A pilot questioned whether adding power is necessary to maintain airspeed during steeper turns beyond the back pressure recommended by their instructor. Their CFI indicated that back pressure alone counteracts the loss of vertical lift in steep turns, though the pilot questioned whether additional power application should also be employed.
Detailed analysis

Steep turns require both increased back pressure and a power addition to simultaneously maintain altitude and airspeed — a nuance that is aerodynamically correct and practically important, regardless of what the student's CFI emphasized. The core principle involves load factor and its direct effect on induced drag. As bank angle steepens, the vertical component of lift decreases, so the pilot must increase angle of attack (via back pressure) to compensate and prevent altitude loss. At 45° of bank, load factor reaches 1.41g; at 60°, it doubles to 2.0g. That elevated angle of attack dramatically increases induced drag — the drag component tied to lift production — and without a corresponding power addition, airspeed will decay across the duration of the turn.
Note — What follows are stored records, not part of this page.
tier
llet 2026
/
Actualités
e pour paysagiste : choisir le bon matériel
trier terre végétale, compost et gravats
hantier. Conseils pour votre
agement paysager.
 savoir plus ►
The CFI's instruction was not wrong, but it was incomplete. Back pressure addresses the altitude equation; power addresses the energy equation. These are distinct aerodynamic problems occurring simultaneously. In a 45° bank steep turn in a typical trainer like a Cessna 172, students are generally taught to add approximately 100–200 RPM above cruise setting to offset the increased induced drag and hold target airspeed throughout the maneuver. Failing to do so typically results in a gradual airspeed bleed that, if undetected, drives the aircraft closer to the elevated stall speed that already accompanies the increased load factor. The stall speed in a 45° bank is roughly 19% higher than wings-level stall speed; in a 60° bank it is 41% higher.

From a standards standpoint, the FAA's Airman Certification Standards for both the Private and Commercial certificates require that steep turns be flown to specific tolerances — altitude within ±100 feet, airspeed within ±10 knots, and bank angle within ±5° — and those tolerances only become achievable when the student understands that power management is part of the technique, not an afterthought. Fixating on back pressure alone tends to produce altitude excursions, progressive airspeed decay, or overbanking corrections that cascade into each other. The maneuver is fundamentally an exercise in coordinated energy management under elevated load.

The broader aerodynamic principle at work here — that increased lift demand produces increased induced drag, which requires increased power to sustain airspeed — extends well beyond steep turn training. It is the same relationship governing energy management in circling approaches, maneuvering in instrument holds with tight protected airspace, low-altitude turning segments in obstacle departure procedures, and any close-in visual maneuvering in mountainous terrain. Turbine pilots encounter it in configuration changes and speed-controlled segments. Understanding that load factor and induced drag are tightly coupled, and that altitude control and airspeed control are not the same problem solved by the same input, is foundational aerodynamic literacy for any pilot operating beyond the traffic pattern.